Which guitars did you guys use most on the new albums?
Klinghoffer:
I used an old ’64 or ’65 Jazzmaster quite a bit. There was one session where I used this cool, custom prototype—there were only three made or something. I think it’s called a Harmony Glenwood. I think it was Harmony’s answer to the SG or the Les Paul Custom. If you google, like, 1961—around there—it was Harmony’s three-pickup answer to that, but I don’t think it ever went into production.

Does it have humbuckers and sound similar to a vintage SG?
Klinghoffer: I guess they’re humbuckers—they look like humbuckers. To me, it doesn’t sound too big. It’s actually pretty modest sounding. It has a short-scale neck … it’s a strange guitar. Those are the two guitars I remember using the most, but there were probably others here or there. I’ve been buying a lot of gear over the last couple of years, so whatever caught my eye that morning might have been brought down. I know I used my all-rosewood Tele on a couple songs.

What about you, Clint?
Walsh:
Josh has a ’59 Strat with a rosewood fretboard. It’s a two-tone sunburst, and it sounds like no other guitar. I used that for a lot of stuff. I haven’t been partial to Strats for a long time, but I started playing them a little more with this band, and I feel like single-coils—at least on my end—really help with versatility. It’s easier to make the guitar sound less like a guitar when you have single-coils. [Pauses, then laughs.] I don’t really know how much I believe that!

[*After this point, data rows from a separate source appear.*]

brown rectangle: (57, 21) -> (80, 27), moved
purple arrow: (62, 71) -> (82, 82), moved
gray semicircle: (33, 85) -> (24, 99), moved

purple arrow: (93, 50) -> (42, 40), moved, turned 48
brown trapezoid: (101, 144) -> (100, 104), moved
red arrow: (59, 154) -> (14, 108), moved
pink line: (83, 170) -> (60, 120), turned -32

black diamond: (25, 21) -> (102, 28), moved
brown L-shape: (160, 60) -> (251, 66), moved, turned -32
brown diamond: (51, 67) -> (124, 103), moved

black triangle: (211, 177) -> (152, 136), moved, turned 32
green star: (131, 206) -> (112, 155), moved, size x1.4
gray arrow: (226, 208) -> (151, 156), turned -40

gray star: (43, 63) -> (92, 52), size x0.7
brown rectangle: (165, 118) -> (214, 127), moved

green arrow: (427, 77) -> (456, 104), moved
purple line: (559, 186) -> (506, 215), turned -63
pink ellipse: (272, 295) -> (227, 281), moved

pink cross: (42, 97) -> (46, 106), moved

You mean you’re able to get more diverse sounds out of your pedalboard with single-coils?
Walsh: I think so. I don’t know if I’m just looking for an excuse, but I generally use single-coils with this band. I used a ’62 Jazzmaster on this record, and Josh’s ’59 Strat. I have a ’52 relic Nash Tele that I love. That was on it. I think I played another Jazzmaster that Josh has. I basically stuck with those. I think there are a couple of tracks of a Yamaha 12-string acoustic that Josh and I both have, which we love.
Klinghoffer: A red-label from the ’60s.

Walsh: Yeah. I think we also used a Martin D-12.

Klinghoffer: Or one of those little mahogany Martins from the ’40s.


Photo by Rachel Martin.

How about pedals?
Klinghoffer: Um….
Walsh: How much time do you have? [Laughs.]

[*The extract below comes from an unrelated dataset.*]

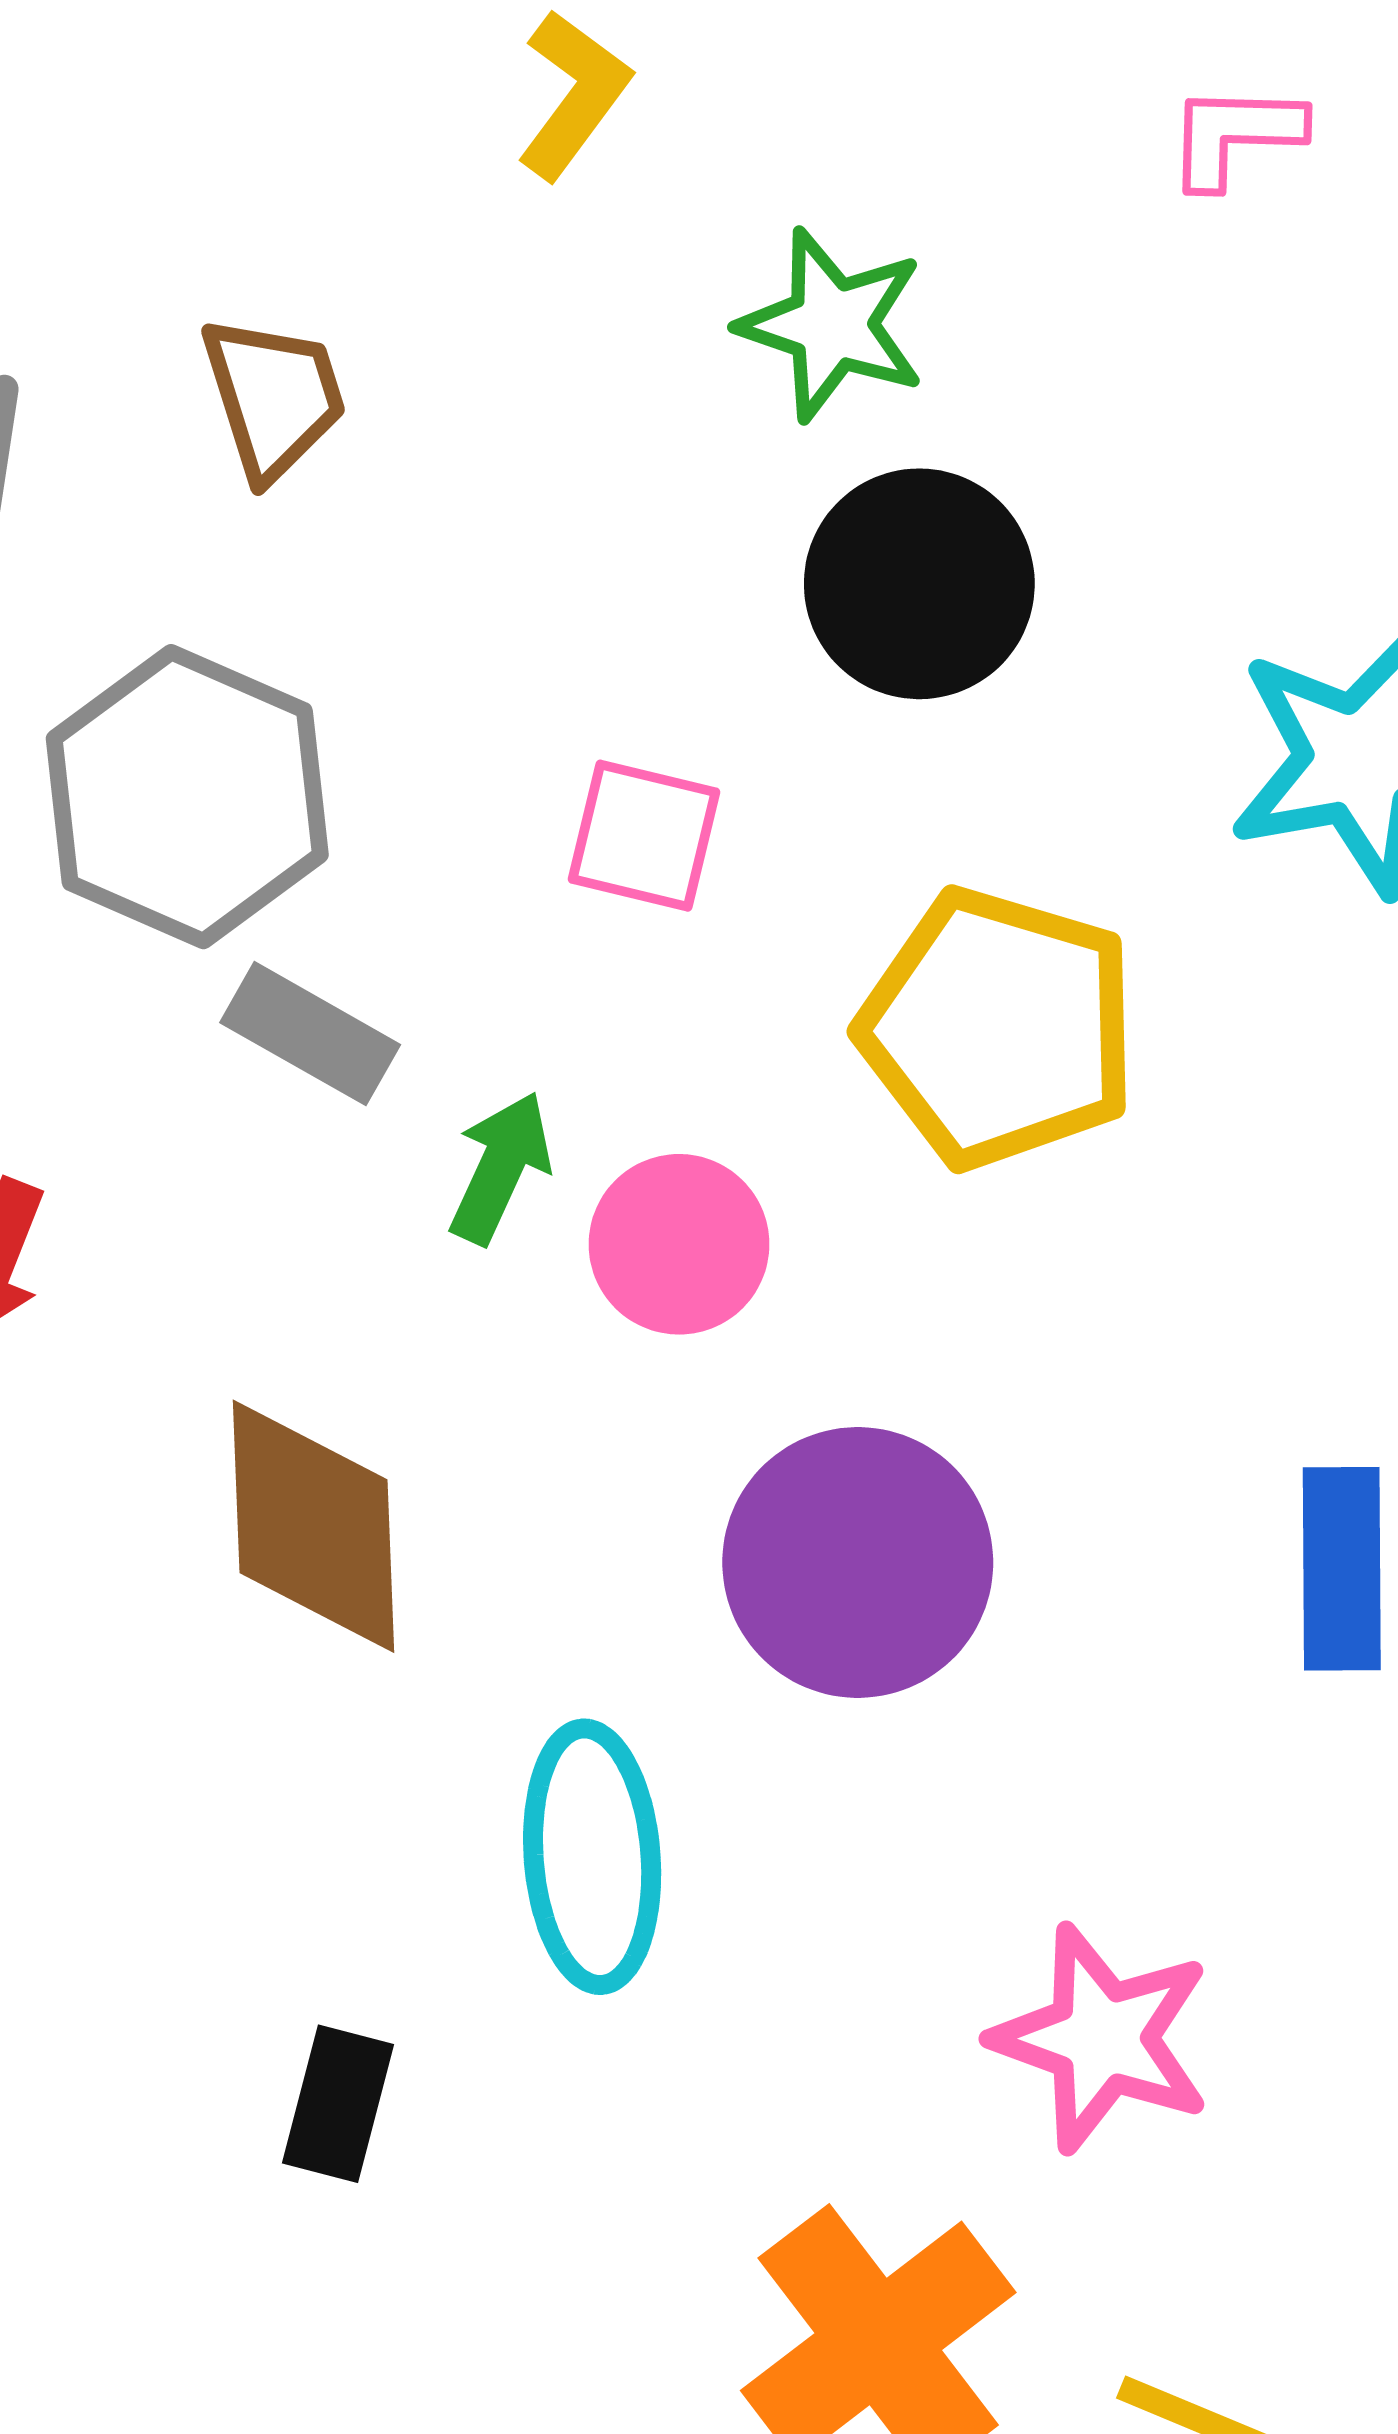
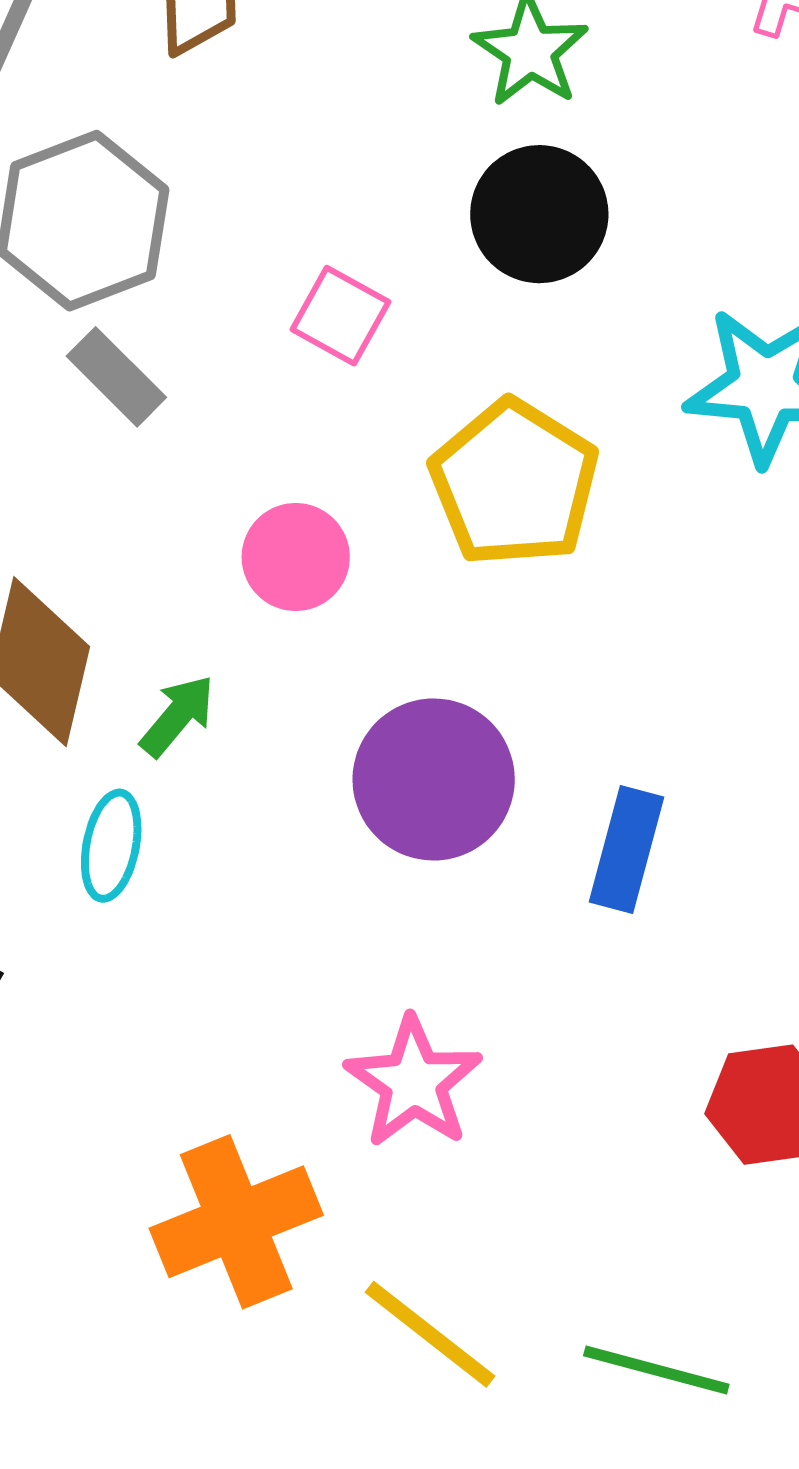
green arrow: (500, 1168) -> (177, 716), moved
purple circle: (858, 1562) -> (434, 779), moved
cyan ellipse: (592, 1857) -> (111, 846), moved, size x0.7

Klinghoffer: When possible on this album, I tried to dial in my tones—we’re talking overdrives and distortions—from the amp. If we were doing a heavier song, I tried to hike the amp up and leave it at that. But you can’t quote me on that being the case all the way around. With Dot Hacker, I usually use a [Ibanez] TS808—an original Tube Screamer—as my main overdrive. There’s a variety of fuzz pedals laying around—anything from the old [Univox] Super-Fuzz to [ZVEX] Fuzz Factorys to all manner of Big Muffs and weird boutique things. Between Clint, myself, and Jonathan, we have tons of stuff. I used a Boss CE-2 Chorus, and we’re both big fans of the Boss VB-2 Vibrato and the Boss DM-2 [analog delay]. Those are my staples—the Boss DM-2, the CE-2, and the VB-2.

Walsh: Yep, same here.

You can tell there are quite a few effects on the new albums’ guitar parts, but they’re almost mystifyingly subtle—yet powerful and effective. What’s the secret to absorbing your effects into your repertoire without making them be your repertoire?
Klinghoffer: Since all four of us have spent time serving other peoples’ songs, it’s a really nice place for all of us to get serious and explore sounds that we’ve always wanted to hear—like a dying bee, or a choking grandmother. We probably spend too much time trying to choke grandma, but … yeah. [Laughs.]

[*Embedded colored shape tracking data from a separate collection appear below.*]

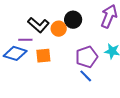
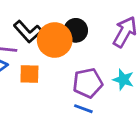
orange circle: (59, 29) -> (55, 40), size x1.6
blue line: (86, 76) -> (83, 109), turned -32

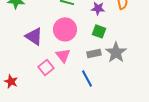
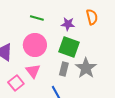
green square: (99, 31) -> (69, 47), size x1.5
gray rectangle: (94, 53) -> (64, 69), turned -64

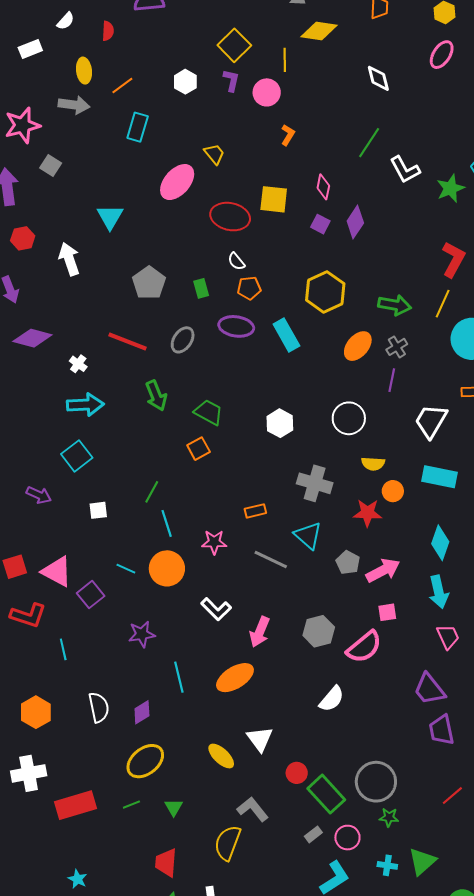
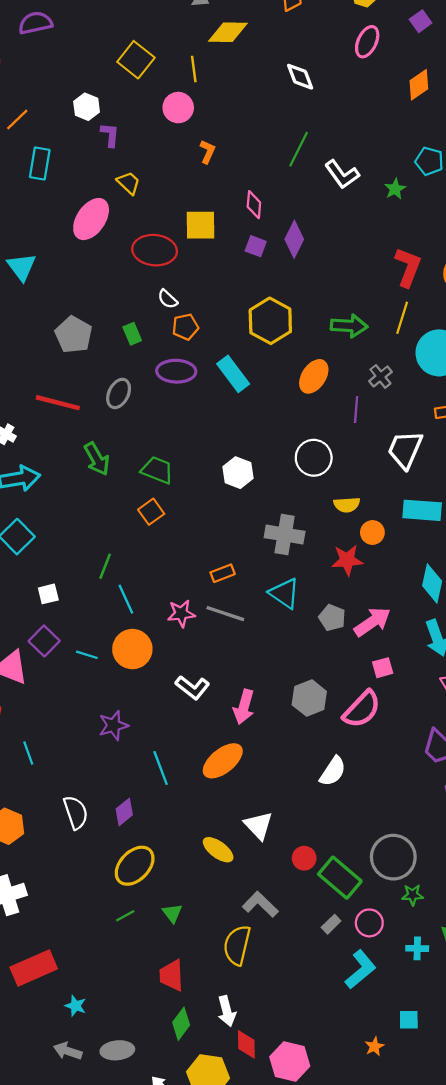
purple L-shape: (231, 80) -> (110, 135), moved
green star: (450, 188) -> (395, 189), size x0.7
gray cross: (397, 347) -> (380, 376), moved
gray line: (271, 560) -> (225, 614), moved
purple square: (91, 595) -> (44, 641), moved
red rectangle: (75, 805) -> (34, 968), moved

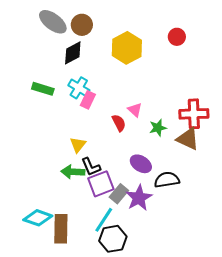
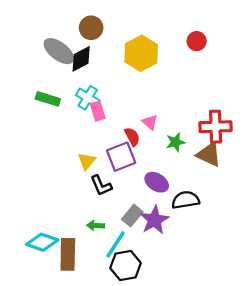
gray ellipse: (53, 22) -> (59, 51), moved
pink rectangle: (88, 100) -> (98, 111), turned -42
green arrow: (73, 172) -> (96, 226), moved, size x0.7
purple square: (101, 184) -> (121, 157), moved

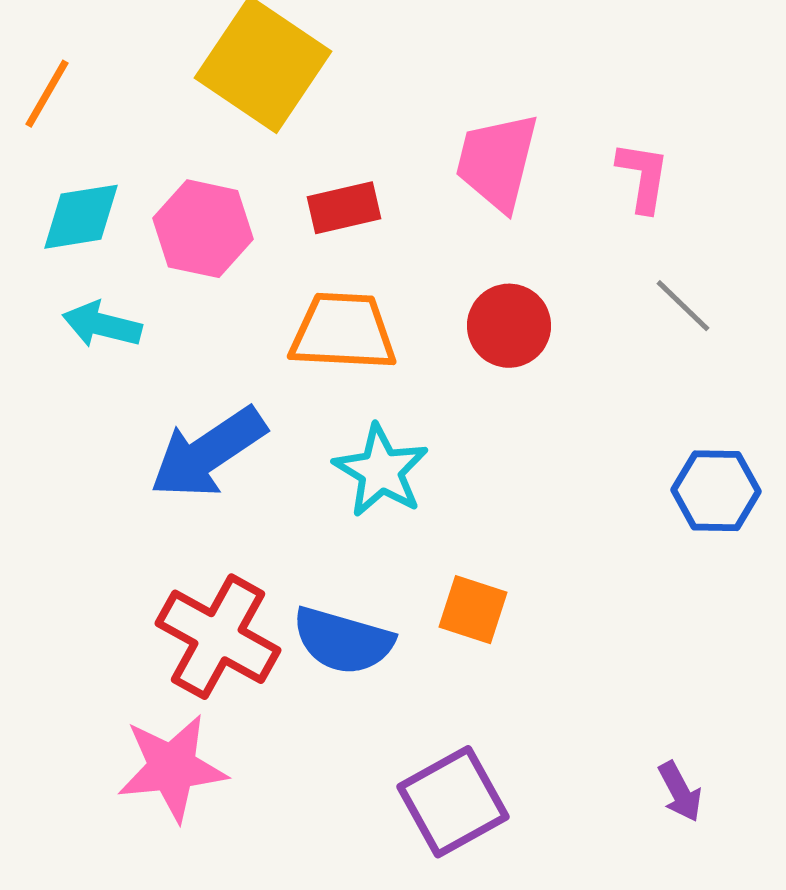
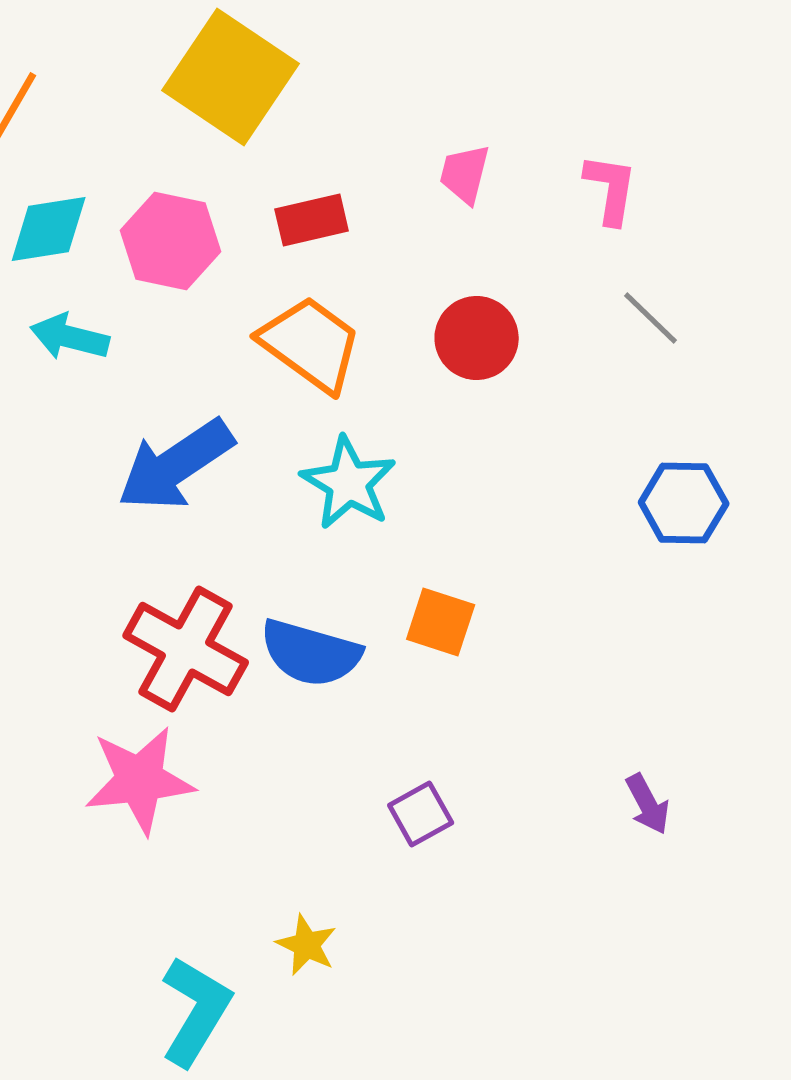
pink trapezoid: (497, 162) -> (465, 174), size x0.6
orange trapezoid: (343, 332) -> (311, 344), turned 33
purple square: (453, 802) -> (421, 814), size x0.6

In this band, one distinction between Clint and myself when we’re both playing guitar is that I’m less effected than he is. It’s usually me who’s playing the chords and being married to whatever is easiest to sing to. He’s kind of more ethereal or colorful. Throughout the course of the band’s existence, Clint has dialed up a couple of amazing cocktails of effects that run in tandem, and I think that answers your question—you’re not jumping to one effect to do one thing, but kind of using a variety of things to serve a song. Also, sometimes the parts and tones aren’t solidified when the song goes down—we wait until the vocals are down and we leave as much space as we can. Sometimes we don’t leave that much, but we try and find sounds that provide the best use of space that the song requires. I might throw down a really simple part at the zero hour, and he might do the same thing at the last minute—throw down, like, a two-note melody you can’t really hear. That’s the beauty of this band: We work for the whole or the team. It’s not about one part. That actually comes back to haunt us when we try and play live—because there are lots of little things in the recordings. I think we just are all about making the song an enjoyable and interesting experience rather than, “Okay, here’s the chorus—now the tone has to change.”

YouTube It

Josh Klinghoffer strums his naked-toned Firebird while Clint Walsh veers from ethereal washes to wailing Strat slapback on this track from How’s Your Process (Work).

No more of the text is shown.